Today after a hearty breakfast of scrambled eggs (with green onions), Taiwanese sausage, and steamed buns, I left the house for a few hours to run some errands. When I came back, I noticed that the Le Cruset pot that was sitting in the sink had been washed and is now sitting on the side to dry.

Normally these things don’t stand out to me but they did today because Charlie did them despite being very sick with a bad cold. In fact, he was so sick that he’s been mostly in bed for the past two days.

Just a few weeks ago though I wasn’t as appreciative of these acts of “love.”


On Mother’s Day I woke up with great anticipation – this was my first official Mother’s Day and I was excited to see what surprises Charlie had planned for the day.

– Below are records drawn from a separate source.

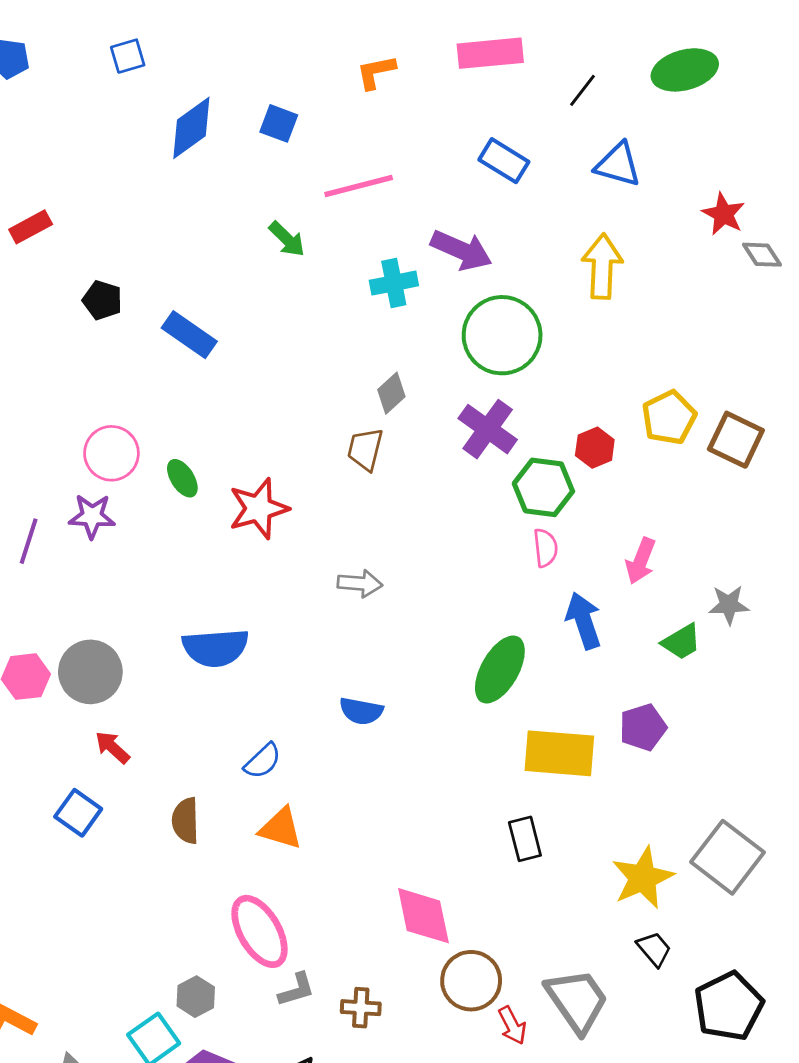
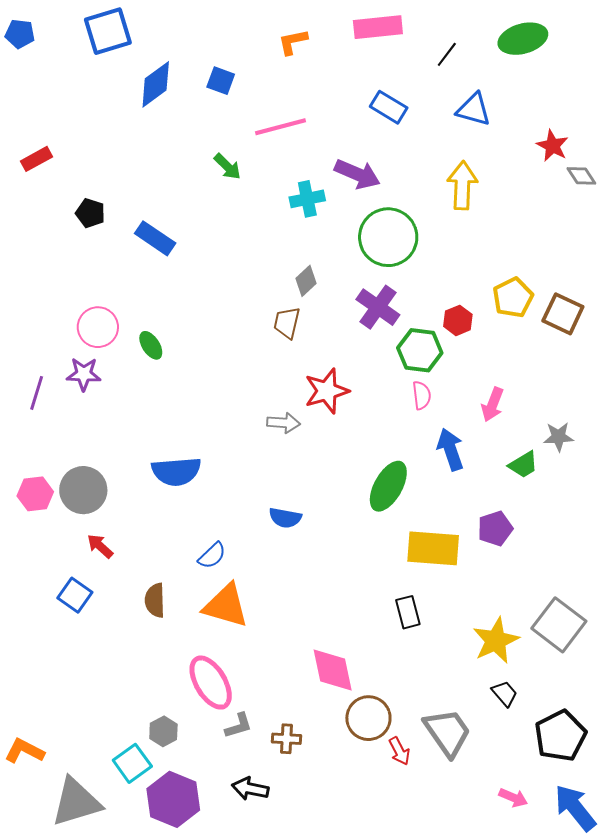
blue square: (128, 56) -> (108, 31), size x1.8
red star: (259, 509) -> (327, 391), moved
orange triangle: (281, 828) -> (226, 606), size x1.4

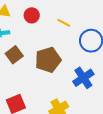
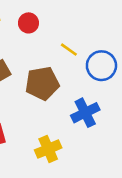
yellow line: (64, 23) -> (69, 50), moved

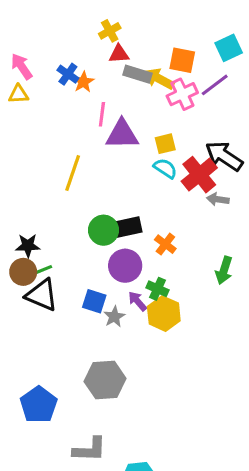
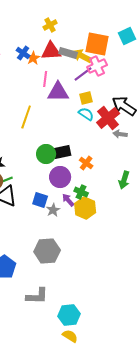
red triangle: (119, 54) -> (51, 51), moved, size x1.5
orange square: (182, 60) -> (97, 44), size x1.4
purple line: (215, 85) -> (83, 74), moved

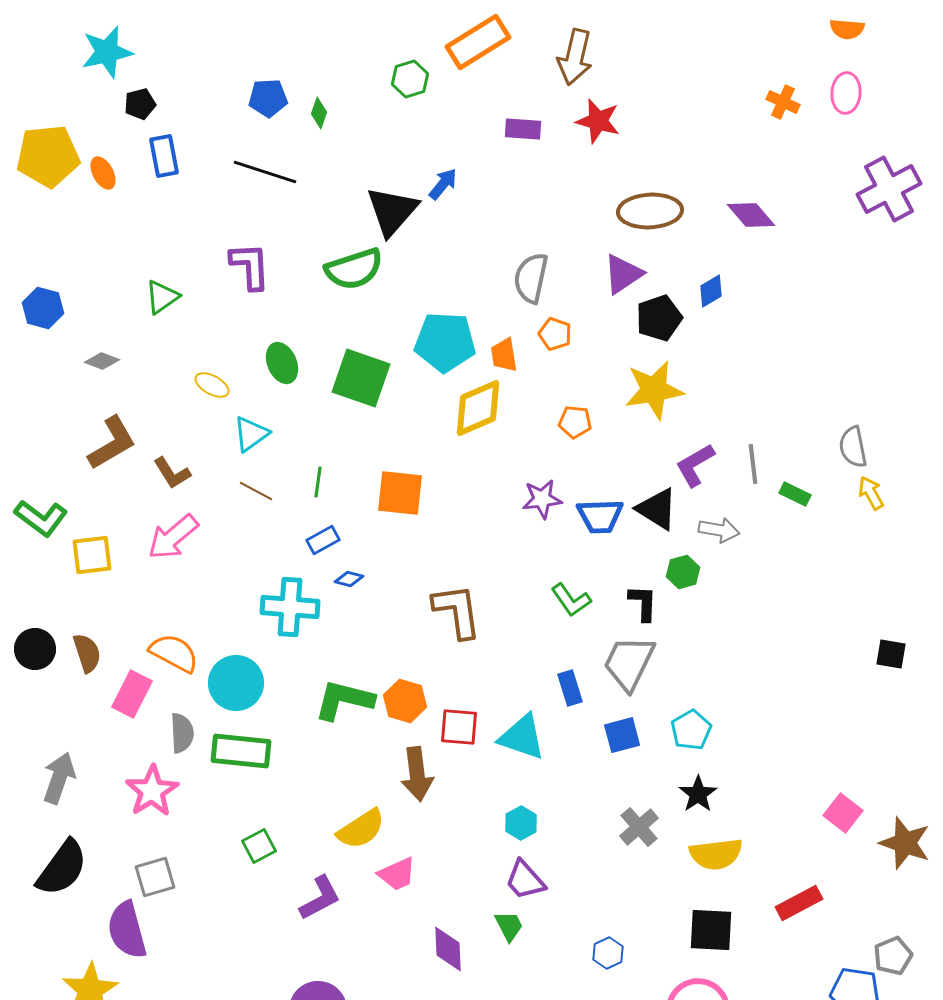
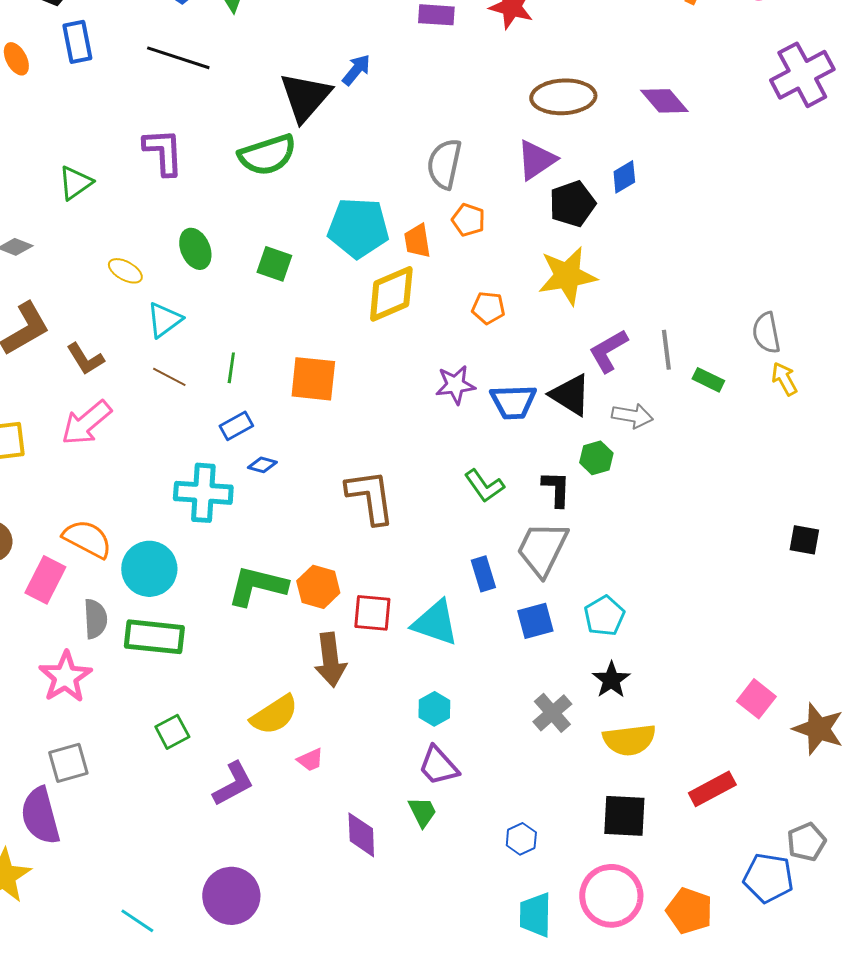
green square: (361, 378) -> (274, 264), size x0.6
pink trapezoid: (397, 874) -> (310, 760), size x0.7

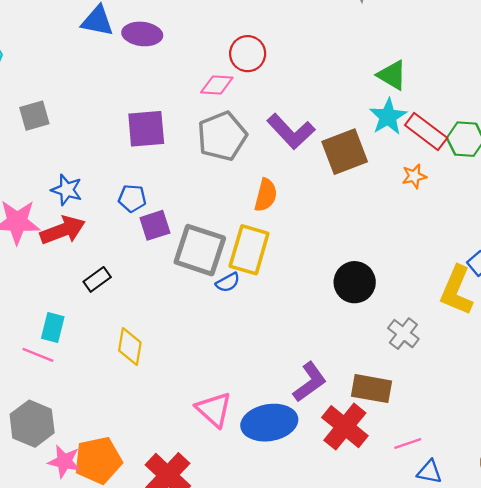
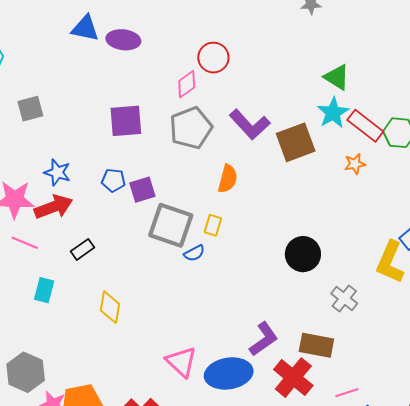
pink diamond: (217, 85) -> (187, 84), turned -40
purple square: (155, 225) -> (142, 190), moved
yellow rectangle: (249, 250) -> (213, 225), size x0.5
pink line: (38, 355) -> (25, 243), moved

“What do you want for breakfast?”

“Oh, whatever you feel like.”

“Okay, how about ham and cheese on toasted bread?”


“You want coffee?’

“Only if it’s decaf.”

So, breakfast was the usual. Nothing special.

Then we went off to Sunday worship service at church, followed by a Mothers Only lunch with the other ladies at a nearby restaurant. Charlie watched Noah like he always did when I’m out with friends.

When I got home Noah had already been fed and put down for his nap. And there was a card waiting for me. It was signed by both Noah and daddy. “Sweet,” I thought but I was looking forward to the “real” surprise.

But it never came. I had homemade breakfast, then time to myself, and a card. All very nice things but where’s my present?

That night I went to bed a little disappointed. And Charlie after learning about my disappointment, became sad too.


I’d like to say that I woke up all cheery the next morning but I didn’t. It took days of moping before I snapped out of the funk.

What’s the big deal about getting a present and why did it bother me so much that I didn’t get something?

“Was it because your sister got an ipod?” asked Charlie. “But you already got a new one last Christmas so you don’t need another one” he said.

I am not sure why I was so bummed about Mother’s Day and at first I thought that it’s because I was having trouble with my new identity as a stay-at-home-mom and receiving a gift would mean that I was doing a “good job” (kind of like getting a bonus or raise at work.)

But this week, I realized that I felt disappointed that Sunday because I get special treatment every day. Ironically Mother’s Day wasn’t special because every day was already “mother’s day.”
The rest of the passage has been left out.